When Richard Harris made a student film about the word ‘c*nt’ in his 60s: “Who the fuck are you?”

It should go without saying that veteran actors, especially those lauded as among the best of their generation who’ve had incredibly successful careers on stage and screen for decades, don’t appear in student films. Richard Harris did, though, and he had an absolute blast.

Rarely has the old adage of ‘if you don’t ask, you don’t get’ been truer than an ambitious student approaching an Academy Award-nominated, Golden Globe, and Grammy-winning legend of theatre and asking him if he wanted to recite a five-minute monologue about the origins of the word ‘cunt’.

To make matters even more incredulous, Harris was shooting Clint Eastwood’s Unforgiven at the time, and he made a point of returning to the set of the eventual ‘Best Picture’ winner and informing his co-stars, who included Morgan Freeman and Gene Hackman, of what a wonderful time he’d had.

While studying at California’s ArtCenter College of Design, aspiring filmmaker Ash Baron-Cohen, the cousin of Sacha, was pondering ideas for his latest academic work when he saw Harris lounging around on a hotel balcony, before boldly walking into the building and asking for his suite number. His request was granted, and the notorious hell-raiser was in typically cantankerous form.

“The first thing I hear is this unmistakable grandiose English voice saying, ‘Who the fuck are you?'” Cohen recalled, per IndieWire. “I said, ‘Look, you don’t know who I am. I’m a young English filmmaker making a student film, and I was wondering if I could have five minutes of your time to get some advice’. He said, ‘Meet me at nine in the morning, on the veranda, for breakfast tomorrow’, and he hung up the phone.”

During their meeting, Harris had a simple question that he wanted answered: “So exactly what the fuck do you want?” Cohen wondered if the decorated star would be interested in making a five-minute cameo in his student flick without any financial compensation, but the prospect of doing something for shits and giggles had its appeal.

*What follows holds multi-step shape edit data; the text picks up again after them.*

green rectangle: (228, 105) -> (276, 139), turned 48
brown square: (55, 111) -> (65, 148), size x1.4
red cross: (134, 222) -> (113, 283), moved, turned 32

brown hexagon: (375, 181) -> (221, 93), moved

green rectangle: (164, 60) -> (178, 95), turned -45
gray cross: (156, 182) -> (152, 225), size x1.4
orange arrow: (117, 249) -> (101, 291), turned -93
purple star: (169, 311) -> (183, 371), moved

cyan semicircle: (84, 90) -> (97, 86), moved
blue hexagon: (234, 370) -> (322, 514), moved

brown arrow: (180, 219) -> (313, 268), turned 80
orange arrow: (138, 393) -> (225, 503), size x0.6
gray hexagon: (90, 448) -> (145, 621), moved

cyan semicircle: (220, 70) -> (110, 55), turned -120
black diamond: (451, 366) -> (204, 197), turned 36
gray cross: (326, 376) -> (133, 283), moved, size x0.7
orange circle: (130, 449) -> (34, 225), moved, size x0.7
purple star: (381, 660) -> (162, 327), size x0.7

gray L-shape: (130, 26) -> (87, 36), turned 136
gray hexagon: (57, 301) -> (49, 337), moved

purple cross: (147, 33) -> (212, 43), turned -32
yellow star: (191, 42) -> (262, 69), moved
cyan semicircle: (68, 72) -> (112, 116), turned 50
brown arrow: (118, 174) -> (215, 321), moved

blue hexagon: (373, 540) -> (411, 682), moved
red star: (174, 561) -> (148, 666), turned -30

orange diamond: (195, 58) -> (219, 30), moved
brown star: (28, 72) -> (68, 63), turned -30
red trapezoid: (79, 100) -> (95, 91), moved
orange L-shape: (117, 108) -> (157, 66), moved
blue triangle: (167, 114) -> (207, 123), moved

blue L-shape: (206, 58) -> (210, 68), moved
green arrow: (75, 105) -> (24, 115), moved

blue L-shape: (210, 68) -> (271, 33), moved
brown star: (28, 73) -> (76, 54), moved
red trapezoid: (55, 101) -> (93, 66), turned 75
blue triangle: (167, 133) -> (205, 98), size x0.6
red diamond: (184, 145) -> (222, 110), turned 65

“Look, I’m shooting Unforgiven right now,” he was told. “But I tell you what; you write me out a scene, and if I like it, I’ll do it. You won’t have to ask any questions of anyone; we’ll just do it.” Emboldened by the prospect of recruiting one of his generation’s best for free, Cohen decided to go for broke.

“I wrote out this scene about the origin of the word ‘cunt,'” he said. “Which came from Old English and was in Shakespeare and other works of English art. I thought, ‘Either he’s going to like it, or he’s going to headbutt me and force me to leave the hotel.'” Fortunately, Harris loved it, and agreed to shoot it the very next day.

All he needed to do was walk out of the ocean, stroll up to the camera, deliver his lines as written, and then saunter back into the sea and out of shot. It hardly stretched his acting muscles, but swapping the set of a studio-backed genre film for a no-budget student exercise made him feel like a little kid again.

“He called up Clint Eastwood and all his buddies from the hotel room, and was boasting about how he’d had so much fun and how this was what filmmaking was all about,” Cohen reflected. “I remember when I left, he still offered me cab fare to go home.” It was a Hail Mary on his part, but it worked out a treat.